``the real'' time series package

Paul Gilbert pgilbert@bank-banque-canada.ca
Thu, 15 Jul 1999 15:38:44 -0400

>- I'd very much appreciate if Martyn and you and Paul G.
>  (and Brian and Ross and ...
>   and me, we also have a few improvements on S-plus laying around here)
>  could coordinate to produce ``the real'' time series package for R.

I'd like to split this into pieces:

- Some core functions for Splus compatibility. (acf and ar are the important
ones for me right now, but the spectrum stuff is important too.) Name space
conflicts will be a problem if there are two versions of, for example, acf,
which take different arguments (and  give different results - although bats acf
purposely gives different results from Splus). The objective of "bats" was to
fill this gap.

- Programming tools for operating on the time dimension of data. My tframe
library tries to do most of that. The idea is that other programs should be able
to use window, start, end, trim.na, etc., and not need to worry about whether
the time series is an old S tsp series, a "ts", an "rts", a "cts", a "tf", or
anything else that might come along. The library seems to work well and provides
an extremely useful building block. (I always appreciate constructive comments.)
This is also related to the question of what "[.ts" should do.

- A convenient method for pulling time series data from other sources into R
(and S and Omega, etc.). My PADI library does that. It works well, but is
getting a bit dated.

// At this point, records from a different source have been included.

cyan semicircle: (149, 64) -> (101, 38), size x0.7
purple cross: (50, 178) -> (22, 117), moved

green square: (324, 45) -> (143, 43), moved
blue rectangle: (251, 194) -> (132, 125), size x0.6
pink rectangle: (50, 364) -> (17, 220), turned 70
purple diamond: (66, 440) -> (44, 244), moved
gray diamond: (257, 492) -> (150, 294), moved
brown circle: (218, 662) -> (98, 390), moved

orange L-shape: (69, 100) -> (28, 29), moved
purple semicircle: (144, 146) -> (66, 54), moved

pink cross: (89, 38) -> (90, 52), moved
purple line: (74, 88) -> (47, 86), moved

I've been thinking about a CORBA replacement. (Any
volunteers to work on that?)

- A library of optimization methods which can be used for maximizing
likelihood(data, model(parameters)) would be useful. This is not specific to
time series and there is a fair amount of stuff around, so the problem is really
just making sure it fits the time series context. I have DFP and non-linear
simplex, but I haven't used them in a while.

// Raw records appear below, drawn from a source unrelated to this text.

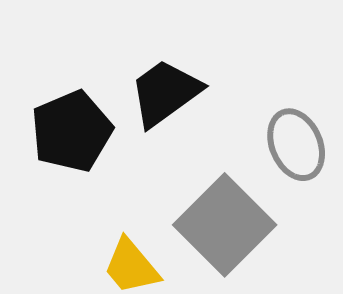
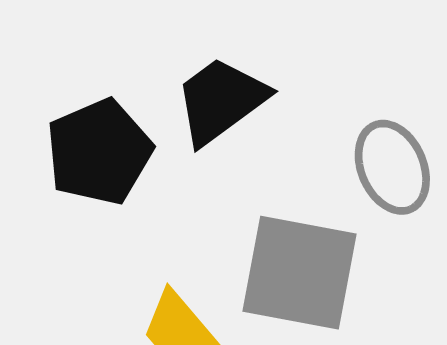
gray square: (225, 225) -> (300, 273), turned -34

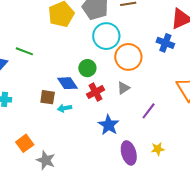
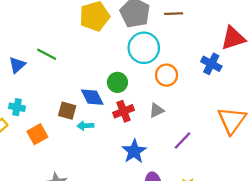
orange circle: (128, 57) -> (167, 75), size x0.7
orange square: (25, 143) -> (37, 134), moved

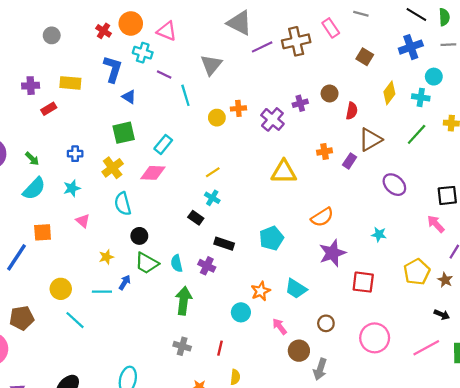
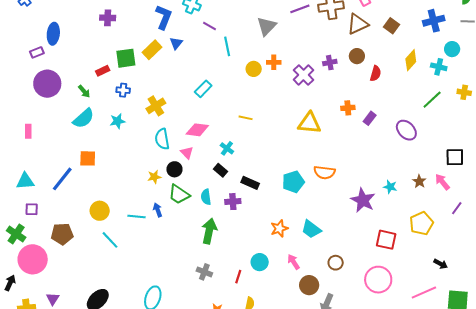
gray triangle: (211, 65) -> (267, 26), moved
yellow rectangle: (70, 83) -> (152, 50), moved, turned -54
purple cross: (31, 86) -> (108, 18), moved
blue triangle: (129, 97) -> (176, 43), turned 32
red rectangle: (49, 109) -> (103, 71), moved
green square: (124, 133) -> (126, 58), moved
brown triangle: (370, 140) -> (358, 24), moved
yellow line: (213, 172) -> (246, 118), turned 40
pink diamond: (153, 173) -> (197, 130), moved
purple ellipse: (394, 185) -> (406, 130), moved
cyan cross: (212, 198) -> (227, 148), moved
orange semicircle: (322, 217) -> (324, 172), moved, turned 35
black rectangle: (196, 218) -> (220, 170), moved
pink triangle: (83, 221) -> (187, 153), moved
purple star: (332, 253) -> (363, 200), moved, turned -30
yellow star: (106, 257) -> (154, 177), moved
purple cross: (207, 266) -> (233, 202), turned -35
brown star: (445, 280) -> (419, 181), moved
blue arrow: (125, 282) -> (158, 210), turned -56
red square: (363, 282) -> (386, 240), moved
cyan circle: (241, 312) -> (260, 262), moved

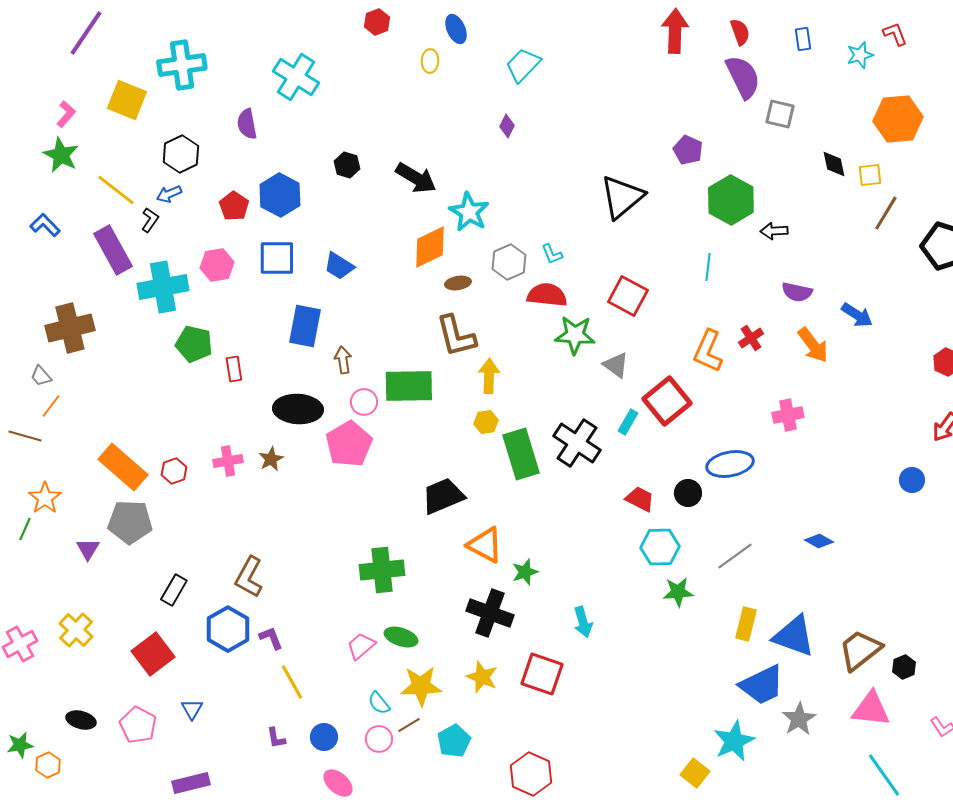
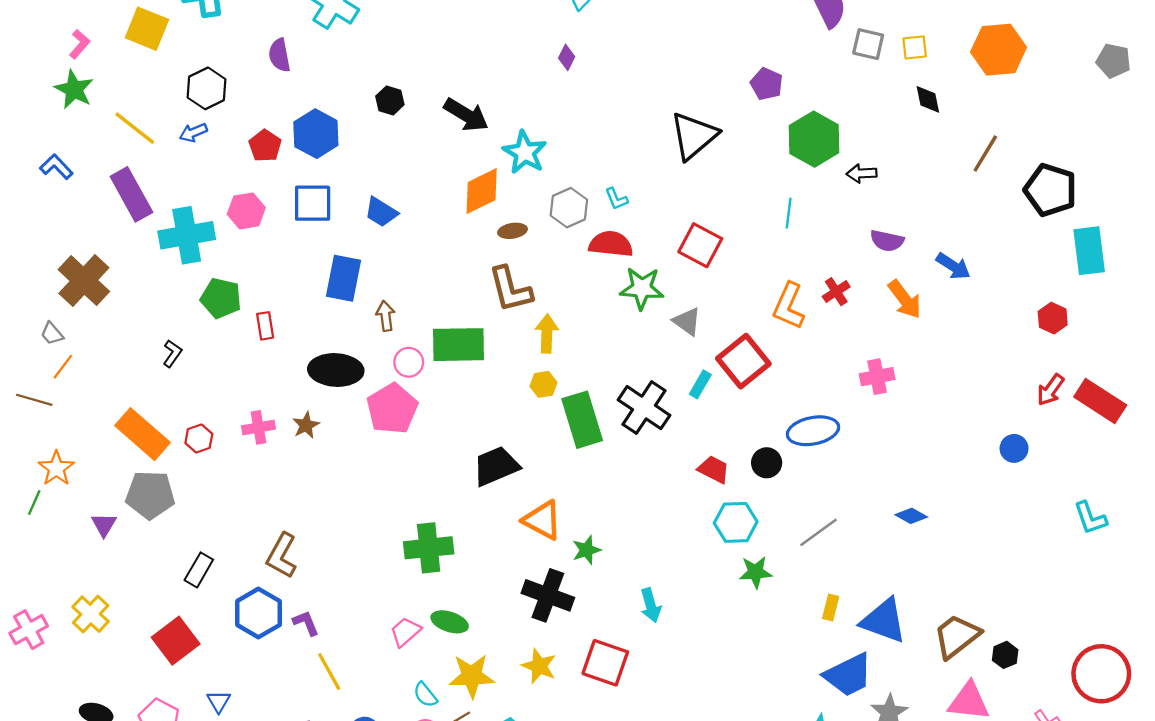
yellow square: (870, 175) -> (915, 47), moved
black L-shape: (150, 220) -> (172, 353), moved
brown cross: (70, 328) -> (84, 281), turned -33
yellow rectangle: (746, 624) -> (831, 607), size x0.7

- General structures for time series analysis. I am relatively committed to the
structure I have been using for several years now, but I would always consider
improvements. It should at least be considered as a good starting point. The
main elements are:
    1/  an abstract data representation with a distinction between input
(exogenous or conditioning) data and output (endogenous) data. These are x and y
in y ~ f(x), but it seems useful to put them in one structure because time
alignment is important. Then for example, window can be applied to the two
together rather than separately.  Currently my code supports an internal
implementation (input and output are time series matrices) and a PADI
implementation (the data is on a remote database running the PADI interface).
    2/  an abstract model representation which can be applied to the data.
Currently my code supports multivariate ARMA and state space models, Troll
models, and some crude attempts with NN models. But the idea is that it should
be easy to add other representations.
    3/  an object which combines the above two and adds some statistics
(likelihood, residuals, etc.)

- Methods for operating on the general structures: estimation techniques,
simulation, conversion, information criteria, etc. This is the fun part. I have
a fair amount of this, but it should be easy to add more.

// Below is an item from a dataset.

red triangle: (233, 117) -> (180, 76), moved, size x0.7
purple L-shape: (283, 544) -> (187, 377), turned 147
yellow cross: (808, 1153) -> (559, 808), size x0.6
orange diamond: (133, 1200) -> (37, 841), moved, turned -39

- "Superstructure" methods for studying estimation techniques and the
forecasting properties of models. For example, one can take a "true model"
(defined as in 2/), simulate it (to get data as in 1/), and examine the small
sample properties of different estimation techniques. Or, take a given data set
and examine the (out-of-sample) forecasting properties of different models. The
idea is that these superstructure methods do not need to be changed if new data
representations or new model representations are added. (e.g. they do not need a
specific method for a new kind of model, they just call "simulate" and there
needs to be a simulate method for the new model.) My library has a fair amount
of this too,  but there is always room to add more here.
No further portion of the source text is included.